La nascita degli Hope Spot si deve alla fondazione Mission Blue di Sylvia Earle, la più importante oceanografa del mondo che, da più di 50 anni, si batte per la difesa degli oceani. Le sette isole vulcaniche si aggiungono così al centinaio di Hope Spot già presenti nel mondo.

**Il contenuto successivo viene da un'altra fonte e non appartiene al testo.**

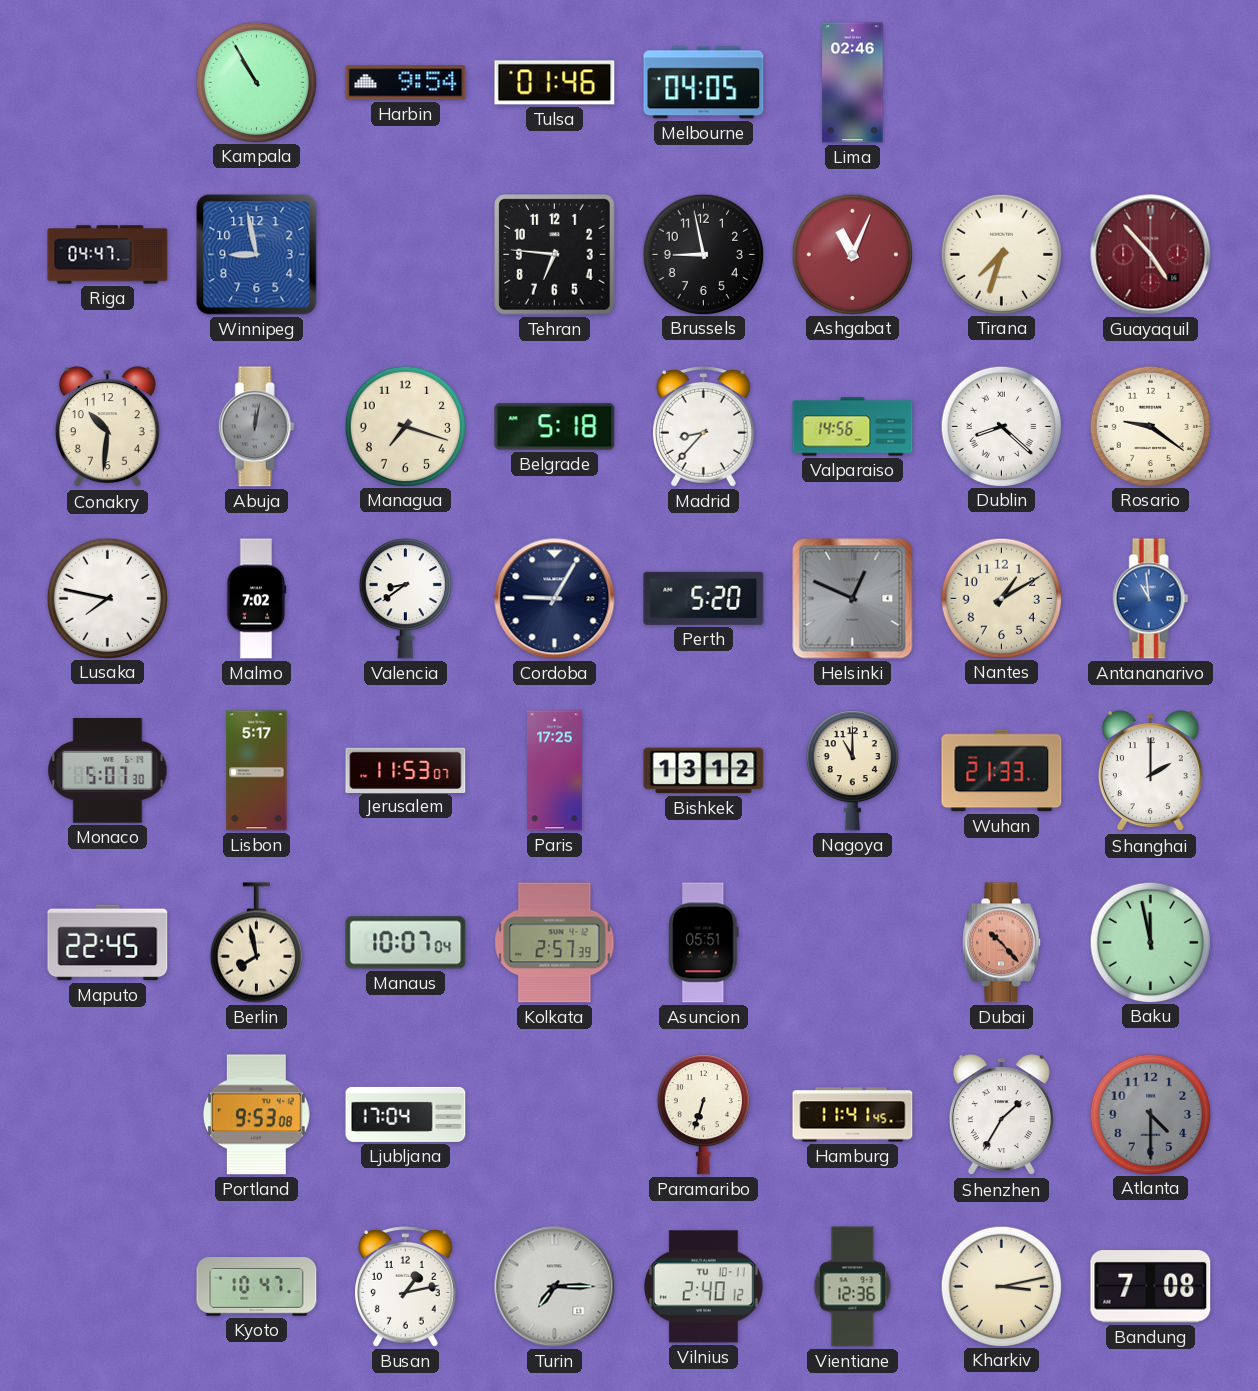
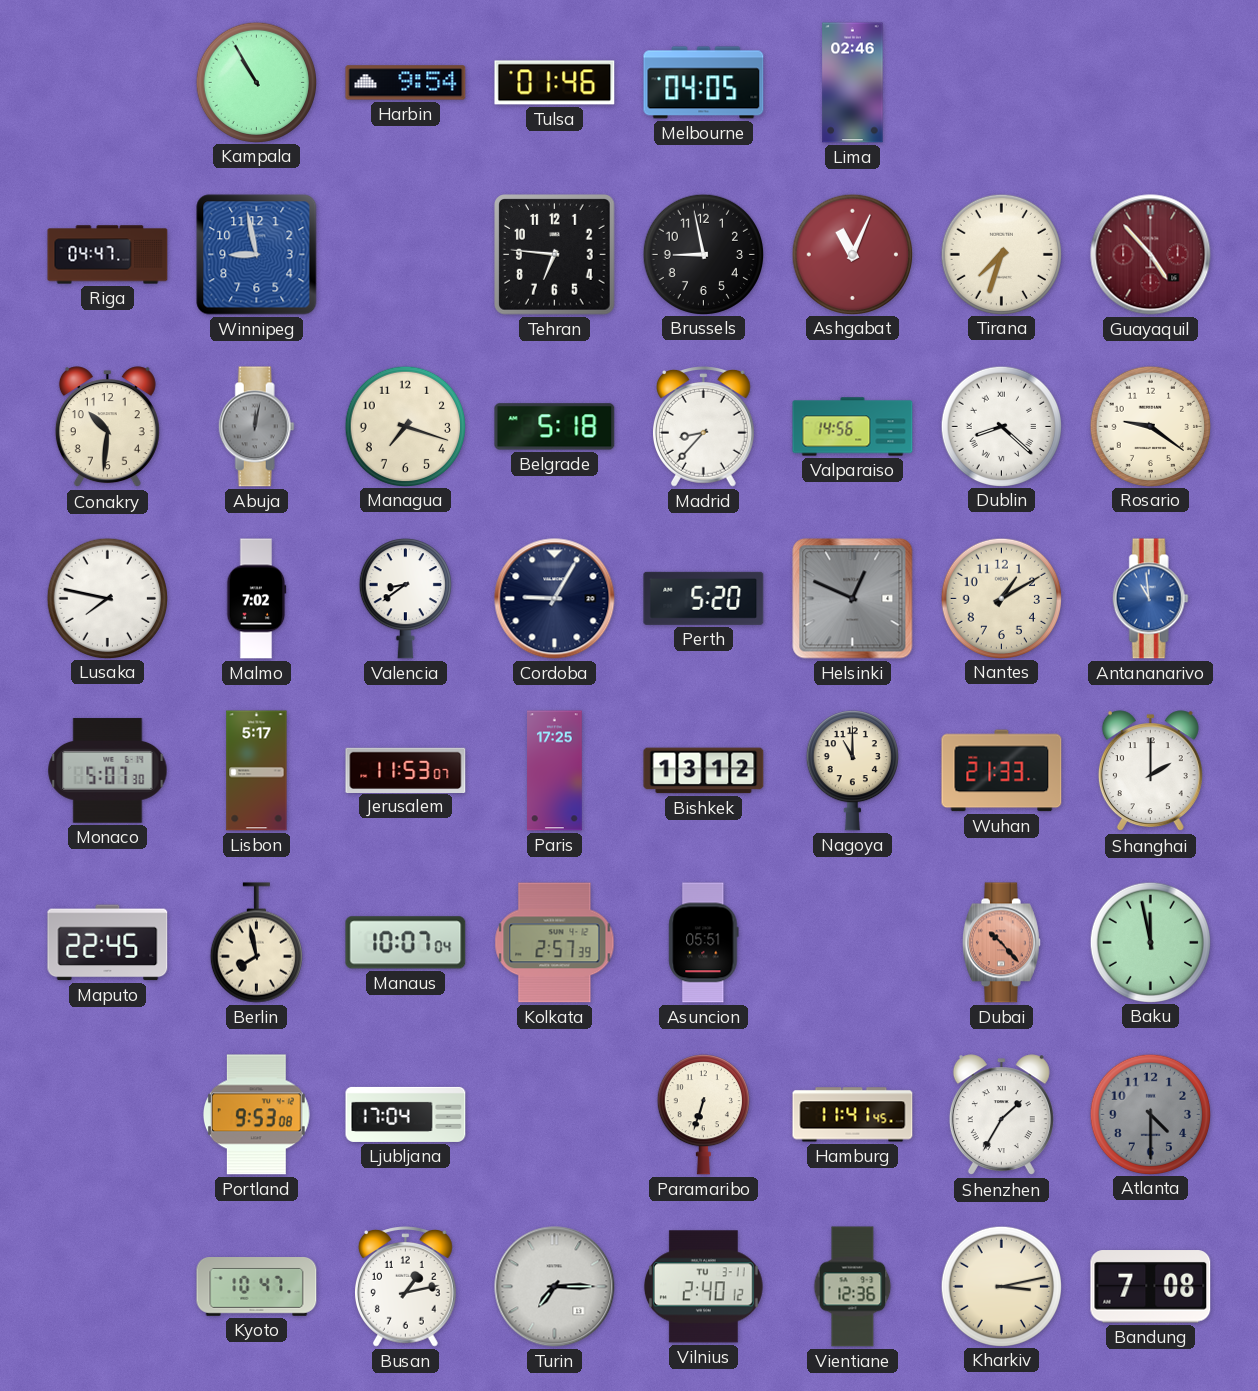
Vilnius date: TU 10-11 -> TU 3-11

I criteri di individuazione vanno dalla ricchezza della biodiversità e degli ecosistemi, alle capacità di rigenerarsi dai danni derivanti dall’impatto delle attività umane, ma anche all’importanza economica che rivestono per le comunità.

I tentativi dei pescatori di ridurre l’impatto ambientale delle loro attività tramite la definizione di un “Codice di buona condotta” basato sulla pesca responsabile e la scelta delle amministrazioni locali di trasformare le Isole Eolie in aree plastic free hanno portato alla concessione per l’arcipelago del titolo di Hope Spot.

Ma la speranza da sola non basta ed è ripartita anche la campagna per la designazione delle isole Eolie come Area Marina Protetta. Perché è un modello che ha già dimostrato quali e quanti benefici ne tragga sia il mare che chi di mare vive, oltre che tutti noi.